Jack already managed to fish a pipe from under the bed and puffed at it, and then he exhaled the smoke away from Edward’s face.

“Listening to myself is one of the greatest pleasures I have at my disposal. Aside from the other ones, of course, just as natural.”

He put the pipe’s lip into his mouth with a motion so simple and ingenuous that it seemed his words and actions were not connected at any point, but oh, they were, they really were, and Edward felt a slight tension in his crotch. He realized he was staring and smiled crookedly. Jack realized it too. He still had the overripe mango at his side, and that was actually the proper moment to dig the fingers in it, to rive it apart roughly, so the juice would leak down the wrists and make the hungry guts tighten inside− However, aiming to shift his weight so his pose would be more delightful to watch, Jack propped his keen elbow on it and crushed it.

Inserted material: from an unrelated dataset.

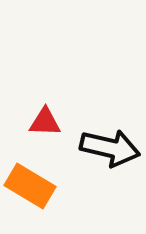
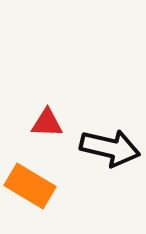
red triangle: moved 2 px right, 1 px down
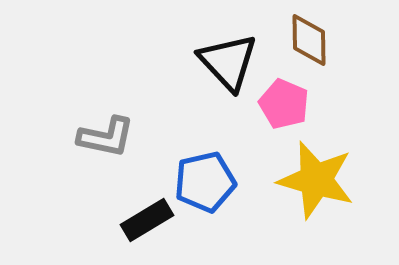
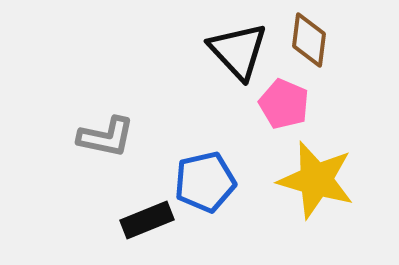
brown diamond: rotated 8 degrees clockwise
black triangle: moved 10 px right, 11 px up
black rectangle: rotated 9 degrees clockwise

Edward sighed. He moved to take what’s left, and fell on his back, quite surprised, when Jack’s hand lay under his collarbones and pushed him insistently. Calico slapped his bent knee a little so that Edward straightened it, pressed his palm to Edward’s thigh and caressed it all the way up, and then he leant closer to his face. He smelled of strong tobacco, and the smoke was still coming out of his nostrils. A chair squeaked at the balcony, and someone cursed.

“You two. Grab your shit and get the fuck outta here.”

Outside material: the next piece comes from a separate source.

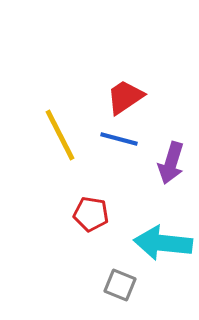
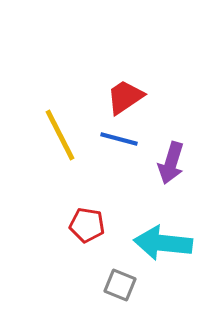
red pentagon: moved 4 px left, 11 px down
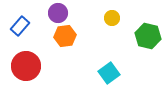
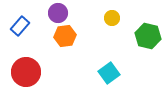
red circle: moved 6 px down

For Edward, spreading out on the sheets, the view of the room, the low ceiling and very ominous Charles Vane was upside down and rather comical than menacing. However, Charles Vane wasn’t about to laugh − but to try his fists right away. Rackham took his time to sit on his heels.

“Oy, but this is my room too.”

“I said, get the fuck out.”

A pair of trousers with a belt and a heavy buckle with a fake ruby landed on Calico’s head painfully, as far as Edward could tell by the sound. Vane gave Edward a ferocious look, and so he nodded peacefully and started to search for his clothes. Jack was swearing eagerly somewhere behind him:

“Rat’s arse, the hell my boots’re dangling like sails in bow wind?”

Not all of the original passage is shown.